ABOUT THIS EXERCISE —
Please restate every record below word for word and skip the pictures.

DATA TO EXAMINE —
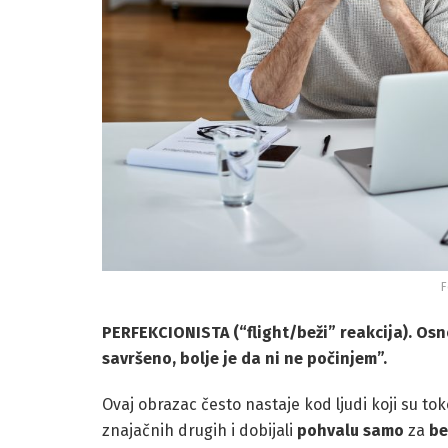
F
PERFEKCIONISTA (“flight/beži” reakcija). Os
savršeno, bolje je da ni ne počinjem”.
Ovaj obrazac često nastaje kod ljudi koji su tok
znajačnih drugih i dobijali
pohvalu samo
za
be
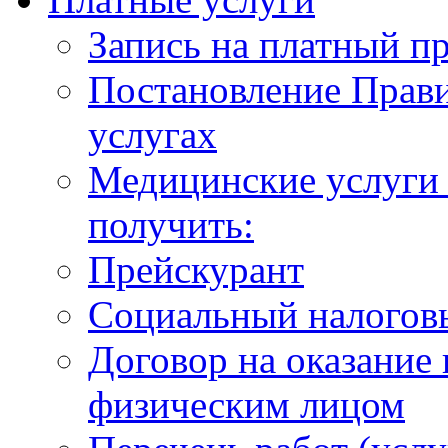
Запись на платный п
Постановление Прави
услугах
Медицинские услуги 
получить:
Прейскурант
Социальный налогов
Договор на оказание
физическим лицом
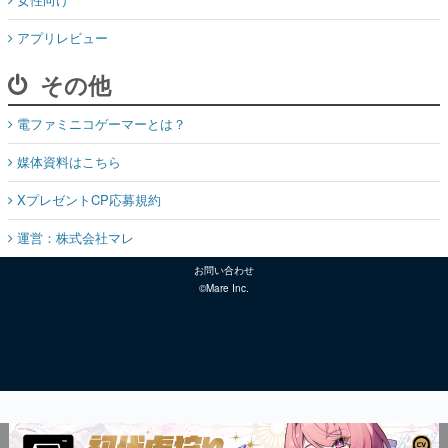
アプリレビュー
その他
電ファミニコゲーマーとは？
媒体資料はこちら
XプレゼントCP応募規約
運営：株式会社マレ
お問い合わせ
©Mare Inc.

RESPONSE BOX —
F
PERFEKCIONISTA (“flight/beži” reakcija). Os
savršeno, bolje je da ni ne počinjem”.
Ovaj obrazac često nastaje kod ljudi koji su tok
znajačnih drugih i dobijali
pohvalu samo
za
be
Запись на платный п
Постановление Прави
услугах
Медицинские услуги 
получить:
Прейскурант
Социальный налогов
Договор на оказание
физическим лицом
アプリレビュー
その他
電ファミニコゲーマーとは？
媒体資料はこちら
XプレゼントCP応募規約
運営：株式会社マレ
お問い合わせ
©Mare Inc.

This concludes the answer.